_DESCRIPTION OF THE TASK_.
Present each line of the entries below that holds the word "with".

_PROVIDED DATA_.
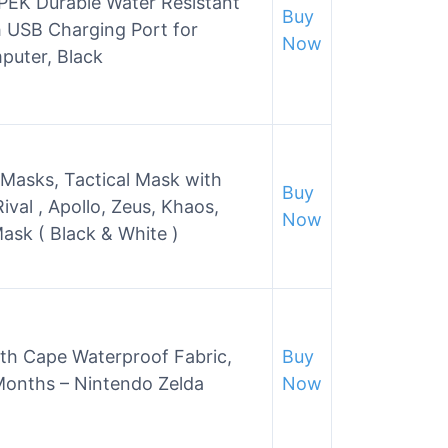
EK Durable Water Resistant
Buy
 USB Charging Port for
Now
puter, Black
asks, Tactical Mask with
Buy
val , Apollo, Zeus, Khaos,
Now
Mask ( Black & White )
th Cape Waterproof Fabric,
Buy
Months – Nintendo Zelda
Now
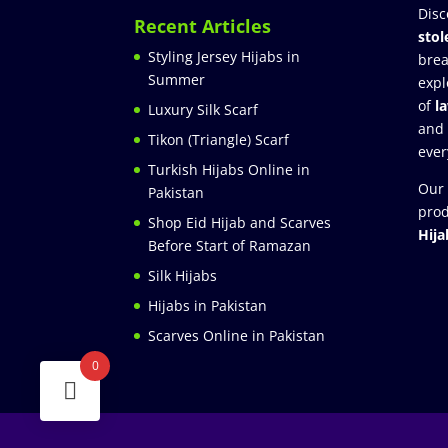
Disc
Recent Articles
stol
Styling Jersey Hijabs in
brea
Summer
expl
of
l
Luxury Silk Scarf
and
Tikon (Triangle) Scarf
ever
Turkish Hijabs Online in
Our 
Pakistan
prod
Shop Eid Hijab and Scarves
Hija
Before Start of Ramazan
Silk Hijabs
Hijabs in Pakistan
Scarves Online in Pakistan
0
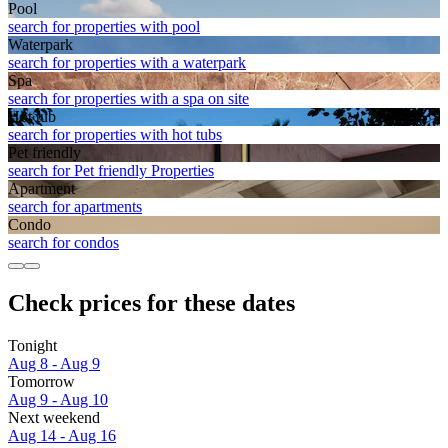
Pool
search for properties with pool
Waterpark
search for properties with a waterpark
Spa
search for properties with a spa on site
Hot tub
search for properties with hot tubs
Pet friendly
search for Pet friendly Properties
Apart­ment
search for apartments
Condo
search for condos
Check prices for these dates
Tonight
Aug 8 - Aug 9
Tomorrow
Aug 9 - Aug 10
Next weekend
Aug 14 - Aug 16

_OUTPUT_.
asks, Tactical Mask with
search for properties with pool
search for properties with a waterpark
search for properties with a spa on site
search for properties with hot tubs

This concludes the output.